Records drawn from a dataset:

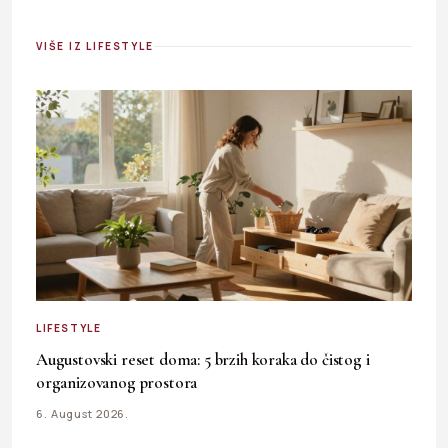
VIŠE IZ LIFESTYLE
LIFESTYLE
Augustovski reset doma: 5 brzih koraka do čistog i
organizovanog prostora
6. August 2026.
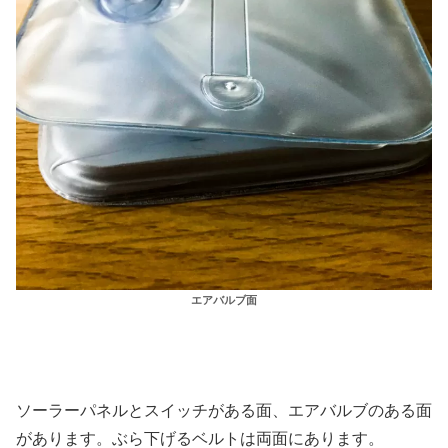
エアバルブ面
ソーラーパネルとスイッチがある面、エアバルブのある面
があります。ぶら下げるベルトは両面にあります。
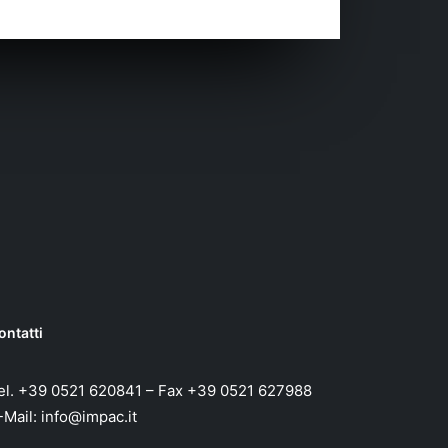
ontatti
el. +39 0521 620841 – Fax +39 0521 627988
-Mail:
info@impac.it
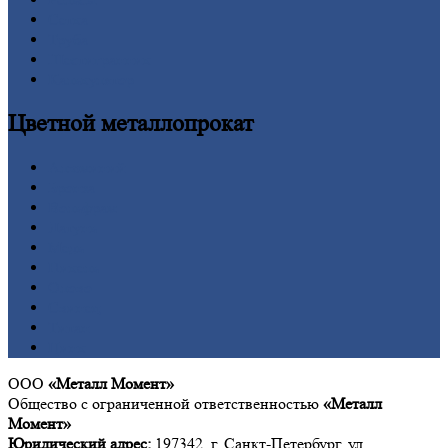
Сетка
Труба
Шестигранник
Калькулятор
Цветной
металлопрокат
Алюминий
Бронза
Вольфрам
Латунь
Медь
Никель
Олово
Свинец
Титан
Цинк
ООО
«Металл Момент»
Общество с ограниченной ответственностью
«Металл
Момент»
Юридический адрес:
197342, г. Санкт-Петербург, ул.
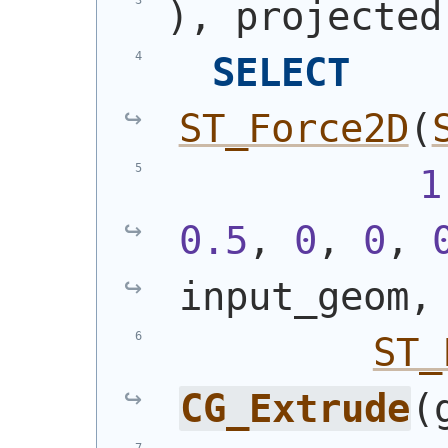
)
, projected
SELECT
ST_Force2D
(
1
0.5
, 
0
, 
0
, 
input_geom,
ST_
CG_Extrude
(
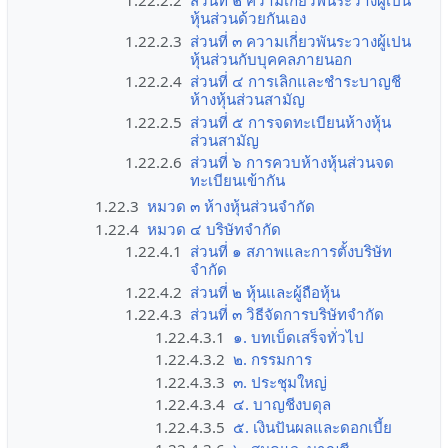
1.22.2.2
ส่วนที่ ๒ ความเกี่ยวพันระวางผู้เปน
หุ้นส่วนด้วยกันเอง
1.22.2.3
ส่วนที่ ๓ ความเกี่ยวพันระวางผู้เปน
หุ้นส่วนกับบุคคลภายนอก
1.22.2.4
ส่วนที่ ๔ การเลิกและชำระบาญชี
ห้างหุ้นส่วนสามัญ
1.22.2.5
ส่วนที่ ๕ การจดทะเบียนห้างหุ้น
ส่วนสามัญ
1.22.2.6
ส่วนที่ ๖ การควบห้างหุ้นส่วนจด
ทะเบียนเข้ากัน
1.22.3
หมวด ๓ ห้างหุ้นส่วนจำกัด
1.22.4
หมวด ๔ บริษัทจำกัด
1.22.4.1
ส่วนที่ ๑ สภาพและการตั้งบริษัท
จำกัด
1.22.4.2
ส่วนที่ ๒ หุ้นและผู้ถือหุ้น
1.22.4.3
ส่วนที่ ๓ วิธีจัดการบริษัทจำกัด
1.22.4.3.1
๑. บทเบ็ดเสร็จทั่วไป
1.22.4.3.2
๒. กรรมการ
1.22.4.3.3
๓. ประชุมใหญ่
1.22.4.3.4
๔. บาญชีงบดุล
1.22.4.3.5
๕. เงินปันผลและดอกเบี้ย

--

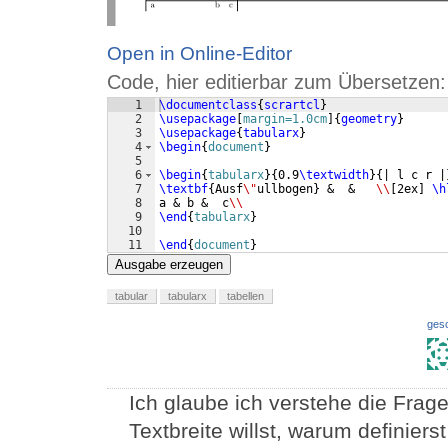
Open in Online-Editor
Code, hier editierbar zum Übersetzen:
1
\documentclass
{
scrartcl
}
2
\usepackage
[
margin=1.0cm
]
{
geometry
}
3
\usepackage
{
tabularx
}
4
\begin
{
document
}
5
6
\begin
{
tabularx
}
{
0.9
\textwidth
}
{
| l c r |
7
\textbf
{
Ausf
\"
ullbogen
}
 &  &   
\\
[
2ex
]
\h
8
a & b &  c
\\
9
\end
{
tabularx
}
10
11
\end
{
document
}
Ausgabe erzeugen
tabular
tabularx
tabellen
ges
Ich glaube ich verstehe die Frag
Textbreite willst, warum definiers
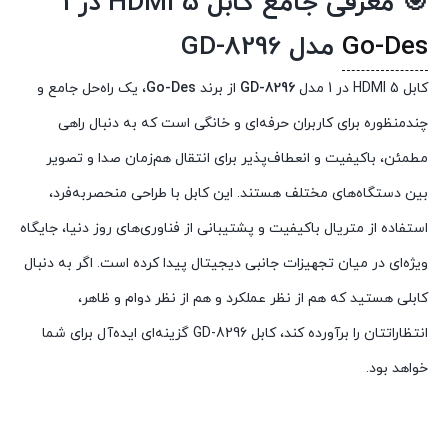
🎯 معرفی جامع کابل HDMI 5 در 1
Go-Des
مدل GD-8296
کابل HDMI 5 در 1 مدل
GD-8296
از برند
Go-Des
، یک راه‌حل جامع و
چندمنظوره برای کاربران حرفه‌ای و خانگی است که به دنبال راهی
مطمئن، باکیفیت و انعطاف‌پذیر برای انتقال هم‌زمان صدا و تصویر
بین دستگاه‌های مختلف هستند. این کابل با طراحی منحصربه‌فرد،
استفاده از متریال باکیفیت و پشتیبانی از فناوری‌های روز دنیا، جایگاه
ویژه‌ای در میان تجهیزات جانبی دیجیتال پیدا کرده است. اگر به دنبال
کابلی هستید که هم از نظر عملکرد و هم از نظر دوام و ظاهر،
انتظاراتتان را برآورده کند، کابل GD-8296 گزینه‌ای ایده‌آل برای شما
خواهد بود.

---

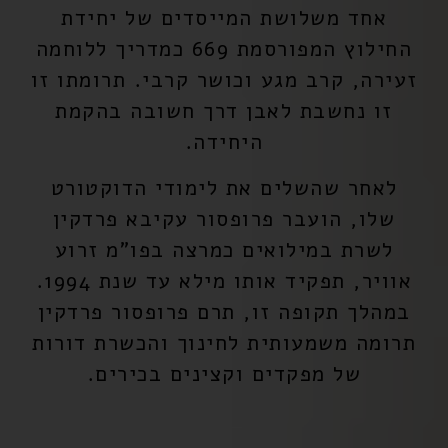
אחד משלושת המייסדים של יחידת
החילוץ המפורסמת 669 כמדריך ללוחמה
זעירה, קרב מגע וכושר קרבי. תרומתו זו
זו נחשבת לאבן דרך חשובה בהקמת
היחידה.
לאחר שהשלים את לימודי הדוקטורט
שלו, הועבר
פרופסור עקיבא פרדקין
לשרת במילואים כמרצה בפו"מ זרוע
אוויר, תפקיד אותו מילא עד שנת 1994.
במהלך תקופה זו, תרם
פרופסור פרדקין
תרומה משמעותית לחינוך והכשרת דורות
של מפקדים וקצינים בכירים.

» Goal of the exercise: When copying from the data above, begin at the line containing "VIŠE IZ LIFESTYLE" and end at the line containing "๕. เงินปันผลและดอกเบี้ย"; return those lines exactly and leave all pictures behind.

» Task response:
VIŠE IZ LIFESTYLE
LIFESTYLE
Augustovski reset doma: 5 brzih koraka do čistog i
organizovanog prostora
6. August 2026.
エアバルブ面
ソーラーパネルとスイッチがある面、エアバルブのある面
があります。ぶら下げるベルトは両面にあります。
ontatti
el. +39 0521 620841 – Fax +39 0521 627988
-Mail:
info@impac.it
Сетка
Труба
Шестигранник
Калькулятор
Цветной
металлопрокат
Алюминий
Бронза
Вольфрам
Латунь
Медь
Никель
Олово
Свинец
Титан
Цинк
ООО
«Металл Момент»
Общество с ограниченной ответственностью
«Металл
Момент»
Юридический адрес:
197342, г. Санкт-Петербург, ул.
)
, projected
SELECT
ST_Force2D
(
1
0.5
, 
0
, 
0
, 
input_geom,
ST_
CG_Extrude
(
1.22.2.2
ส่วนที่ ๒ ความเกี่ยวพันระวางผู้เปน
หุ้นส่วนด้วยกันเอง
1.22.2.3
ส่วนที่ ๓ ความเกี่ยวพันระวางผู้เปน
หุ้นส่วนกับบุคคลภายนอก
1.22.2.4
ส่วนที่ ๔ การเลิกและชำระบาญชี
ห้างหุ้นส่วนสามัญ
1.22.2.5
ส่วนที่ ๕ การจดทะเบียนห้างหุ้น
ส่วนสามัญ
1.22.2.6
ส่วนที่ ๖ การควบห้างหุ้นส่วนจด
ทะเบียนเข้ากัน
1.22.3
หมวด ๓ ห้างหุ้นส่วนจำกัด
1.22.4
หมวด ๔ บริษัทจำกัด
1.22.4.1
ส่วนที่ ๑ สภาพและการตั้งบริษัท
จำกัด
1.22.4.2
ส่วนที่ ๒ หุ้นและผู้ถือหุ้น
1.22.4.3
ส่วนที่ ๓ วิธีจัดการบริษัทจำกัด
1.22.4.3.1
๑. บทเบ็ดเสร็จทั่วไป
1.22.4.3.2
๒. กรรมการ
1.22.4.3.3
๓. ประชุมใหญ่
1.22.4.3.4
๔. บาญชีงบดุล
1.22.4.3.5
๕. เงินปันผลและดอกเบี้ย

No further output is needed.